Friday, February 01, 2008

A disturbing background check

Yesterday, Jesse Jackson stepped into the fray surrounding Major League Baseball's ill-fated "background checks" on their umpires. As Jackson pointed out, the checks, which involved Tom Christopher, the supervisor of security and investigations, asking neighbours of umpires if the umpires belonged to the Ku Klux Klan, were highly problematic from the beginning and further perpetuated the racial issues that continue to occur in sports.

"Major League Baseball has done a disservice to its progressive social history by equating southern whites with white supremacists," Jackson said in a statement. "I am surprised the professional league which helped change social attitudes in all sports leagues about segregation, by championing Jackie Robinson, would make such a destructive move. ... In a year with the injustice of Jena Six, nooses hung around the country and the Tiger Woods-Golfweek scandal, Major League Baseball's false impersonations of friendships and ill-contrived questions further press sensitive racial stereotypes, with no basis for suspicion. They have essentially defamed their people in their own neighborhoods."
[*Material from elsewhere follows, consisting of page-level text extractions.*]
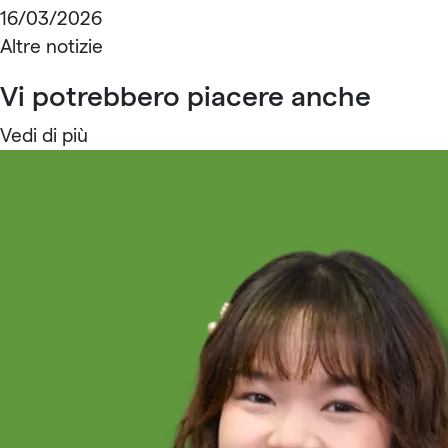
16/03/2026
Altre notizie
Vi potrebbero piacere anche
Vedi di più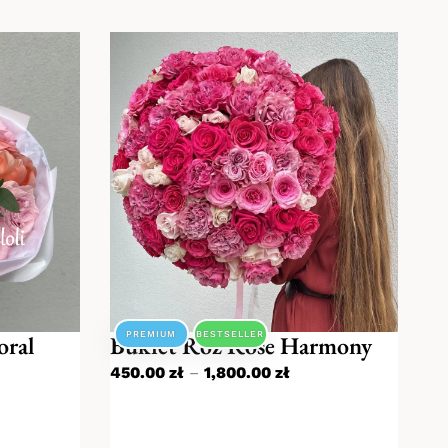
PREMIUM
BESTSELLER
oral
Bukiet Róż Rose Harmony
450.00
zł
–
1,800.00
zł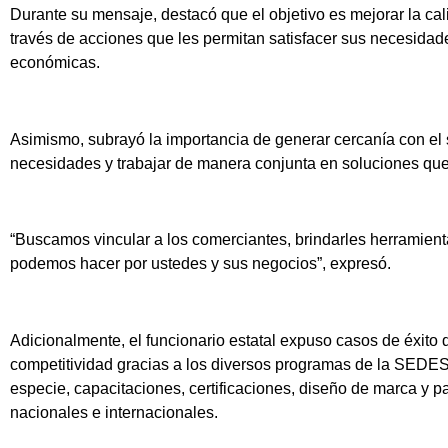
Durante su mensaje, destacó que el objetivo es mejorar la cal
través de acciones que les permitan satisfacer sus necesidad
económicas.
Asimismo, subrayó la importancia de generar cercanía con el 
necesidades y trabajar de manera conjunta en soluciones que
“Buscamos vincular a los comerciantes, brindarles herramienta
podemos hacer por ustedes y sus negocios”, expresó.
Adicionalmente, el funcionario estatal expuso casos de éxit
competitividad gracias a los diversos programas de la SEDES
especie, capacitaciones, certificaciones, diseño de marca y pa
nacionales e internacionales.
The question that needs to be asked is who in MLB thought it would be necessary to ask about Klan membership? In the 21st century, is the Klan still a significant enough organization that the question is even somewhat reasonable? My vote is for no, but I could be wrong. The Anti-Defamation League estimates there's about 5,000 members and associates of the Klan in the States, which is a tiny 0.00002 percent of the 303 million people living there (thanks U.S. Census Bureau). The odds that any given person is a Klansman are ridiculously low, so it certainly has no relevance as a general question in a background check. The other problem is that the Klan is pretty far underground these days, for very good reasons: people would be ostracized if they were found to be members. Thus, no one is likely to go around burning crosses and wearing bedsheets in full view of their neighbours. The only way I could see this question possibly turning up something is if umpires' neighbours are as bad as Gordie Howe's.
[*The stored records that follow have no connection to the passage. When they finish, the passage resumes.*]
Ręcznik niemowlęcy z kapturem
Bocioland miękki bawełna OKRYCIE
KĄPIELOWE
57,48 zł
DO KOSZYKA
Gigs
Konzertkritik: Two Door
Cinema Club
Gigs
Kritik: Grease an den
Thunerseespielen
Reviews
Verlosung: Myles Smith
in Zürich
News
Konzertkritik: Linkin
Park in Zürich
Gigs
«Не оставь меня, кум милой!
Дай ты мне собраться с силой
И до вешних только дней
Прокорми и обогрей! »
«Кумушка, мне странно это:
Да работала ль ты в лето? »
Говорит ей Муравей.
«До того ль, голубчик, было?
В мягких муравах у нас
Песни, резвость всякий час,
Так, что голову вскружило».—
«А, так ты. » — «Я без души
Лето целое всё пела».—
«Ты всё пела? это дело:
I used to be an umpire myself (for five years), so I have a lot of respect for the job they do: it's one of the toughest in sports, as everyone usually winds up hating them (and if both sides hate you equally, you know you're doing your job). As World Umpires Association spokesman Lamell McMorris said (appropriately enough, from India, where he was taking part in tributes to Mohandas K. Ghandi: clearly the actions of a racist Klansman), this sort of incompetence on the part of MLB makes all umpires look bad, and leaves suspicions in the neighbours' minds where none were before.
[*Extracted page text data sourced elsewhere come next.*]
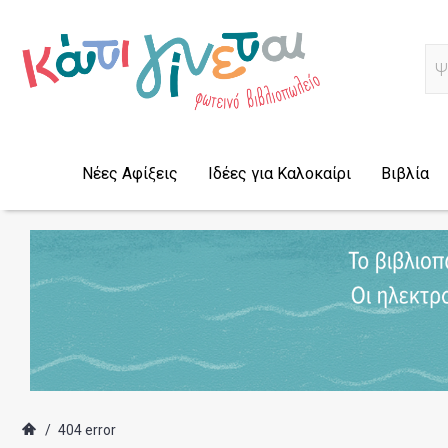
Α
Νέες Αφίξεις
Ιδέες για Καλοκαίρι
Βιβλία
/
404 error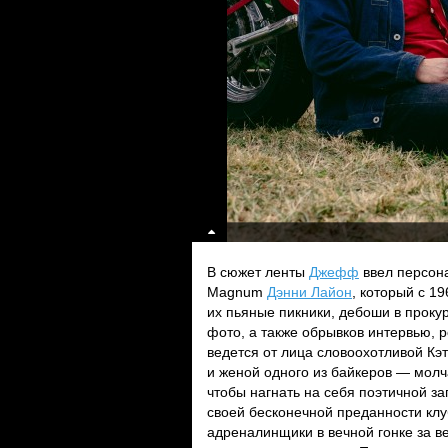
В сюжет ленты
Джефф
ввел персона
Magnum
Дэнни Лайон
, который с 1
их пьяные пикники, дебоши в проку
фото, а также обрывков интервью, 
ведется от лица словоохотливой Кэ
и женой одного из байкеров — молч
чтобы нагнать на себя поэтичной за
своей бесконечной преданности клуб
адреналинщики в вечной гонке за ве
"We did not anticipate that they would approach neighbors posing as a close colleague and friend of the umpire's and asking them questions such as: Do you know if umpire 'X' is a member of the Ku Klux Klan? Does he grow marijuana plants? Does he beat his wife? Have you seen the police at his home? Does he throw wild parties?" McMorris said. To try to link our umpires to the Ku Klux Klan is highly offensive. It is essentially defaming the umpires in their communities by conducting a very strange and poorly executed investigation. It resembles kind of secret police in some kind of despotic nation."

Baseball has really screwed up on this one. They should admit their error, and apologize, which they still haven't done. This is bad timing for them, as they're still dealing with the wake of the Mitchell Report and the subsequent congressional hearings. So far, the party line has been "It's all right, we may have been incompetent for most of a decade, but everything's in good hands now!" (see Bud Selig's contract extension). As this story shows, it's more than just the steroids issue that's been mismanaged. John Hirschbeck, WUA president, summed this up nicely in the Associated Press story. "Once again, baseball's favorite way of doing things: Ready, fire, aim."